◆ Aim of the task ◆
Produce as output only the lines below starting at the line with "残念。きっと同じことを考えたり、やった人は" and continuing through the line with "考えた人は多くいた様子。", each one exactly as written.

◆ Collected data ◆
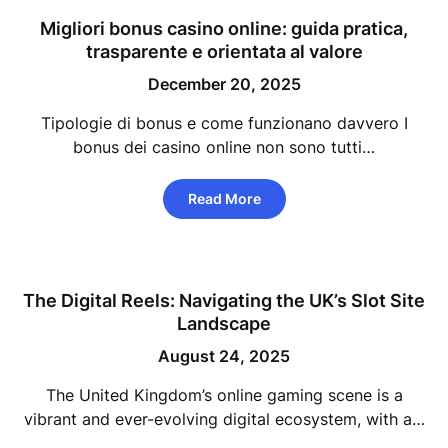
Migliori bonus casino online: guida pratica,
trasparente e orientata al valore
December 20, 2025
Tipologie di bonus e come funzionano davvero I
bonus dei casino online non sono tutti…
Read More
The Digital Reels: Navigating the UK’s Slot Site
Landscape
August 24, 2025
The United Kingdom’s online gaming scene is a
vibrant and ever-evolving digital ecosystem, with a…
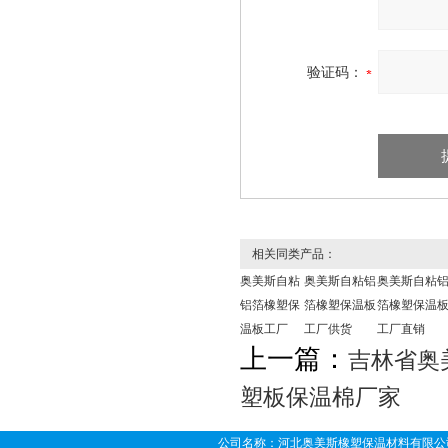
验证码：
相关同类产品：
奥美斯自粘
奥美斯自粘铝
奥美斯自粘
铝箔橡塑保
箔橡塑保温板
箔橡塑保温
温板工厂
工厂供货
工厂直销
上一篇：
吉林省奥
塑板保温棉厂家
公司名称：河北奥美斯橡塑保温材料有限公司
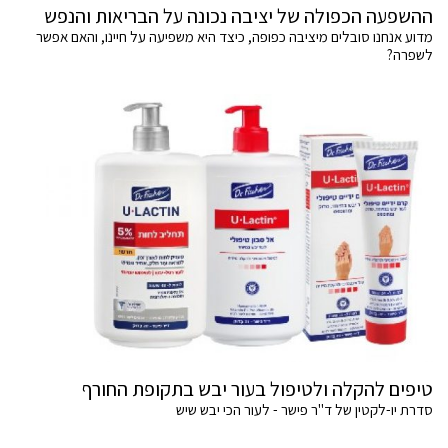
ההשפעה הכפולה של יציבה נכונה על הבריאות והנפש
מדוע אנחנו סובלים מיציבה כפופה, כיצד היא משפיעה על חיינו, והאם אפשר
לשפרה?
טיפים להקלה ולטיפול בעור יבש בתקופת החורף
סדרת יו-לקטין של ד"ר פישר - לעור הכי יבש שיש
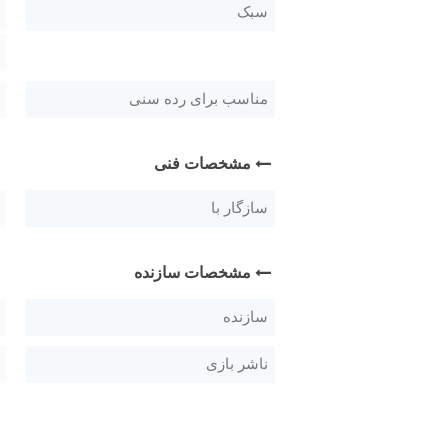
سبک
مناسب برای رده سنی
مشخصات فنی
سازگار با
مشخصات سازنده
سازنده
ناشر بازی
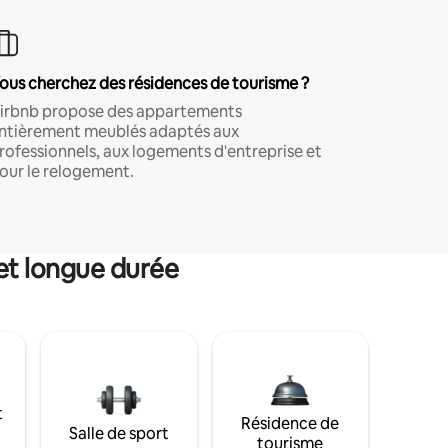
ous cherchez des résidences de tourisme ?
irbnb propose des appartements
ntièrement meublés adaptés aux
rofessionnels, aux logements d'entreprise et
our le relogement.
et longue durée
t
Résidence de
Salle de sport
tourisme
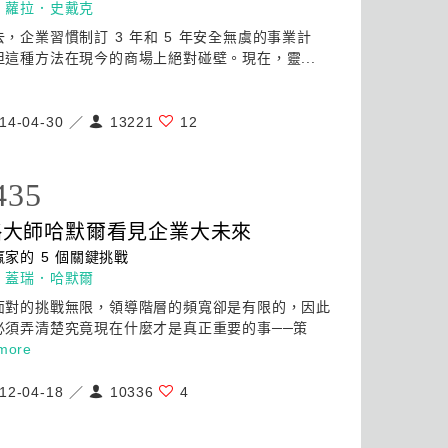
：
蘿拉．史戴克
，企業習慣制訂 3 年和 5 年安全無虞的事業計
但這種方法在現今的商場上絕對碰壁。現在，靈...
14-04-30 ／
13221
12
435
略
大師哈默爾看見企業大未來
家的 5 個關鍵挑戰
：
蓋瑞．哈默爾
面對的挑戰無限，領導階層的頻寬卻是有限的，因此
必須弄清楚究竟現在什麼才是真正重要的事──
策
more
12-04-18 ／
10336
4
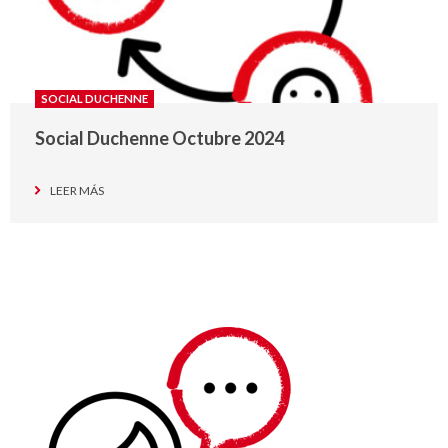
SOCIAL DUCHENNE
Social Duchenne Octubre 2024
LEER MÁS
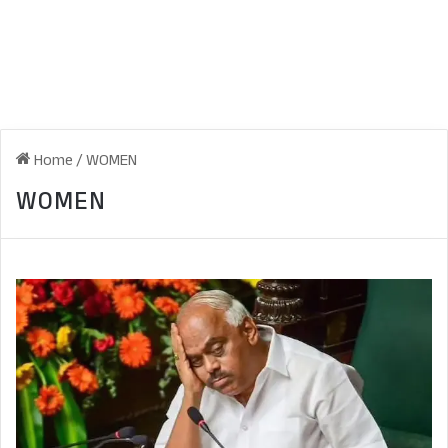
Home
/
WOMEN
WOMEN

---

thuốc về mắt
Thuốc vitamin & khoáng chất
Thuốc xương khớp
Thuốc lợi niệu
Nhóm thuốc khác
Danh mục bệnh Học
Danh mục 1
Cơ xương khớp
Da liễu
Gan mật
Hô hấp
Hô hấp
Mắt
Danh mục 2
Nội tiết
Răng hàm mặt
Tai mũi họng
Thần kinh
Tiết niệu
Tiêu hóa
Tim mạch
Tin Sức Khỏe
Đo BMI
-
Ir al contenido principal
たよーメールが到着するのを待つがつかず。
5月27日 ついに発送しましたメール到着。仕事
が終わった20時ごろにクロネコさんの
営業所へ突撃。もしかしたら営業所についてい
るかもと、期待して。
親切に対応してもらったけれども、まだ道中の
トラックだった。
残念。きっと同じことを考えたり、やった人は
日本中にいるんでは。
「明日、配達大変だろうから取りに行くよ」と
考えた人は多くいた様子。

◆ Response area ◆
残念。きっと同じことを考えたり、やった人は
日本中にいるんでは。
「明日、配達大変だろうから取りに行くよ」と
考えた人は多くいた様子。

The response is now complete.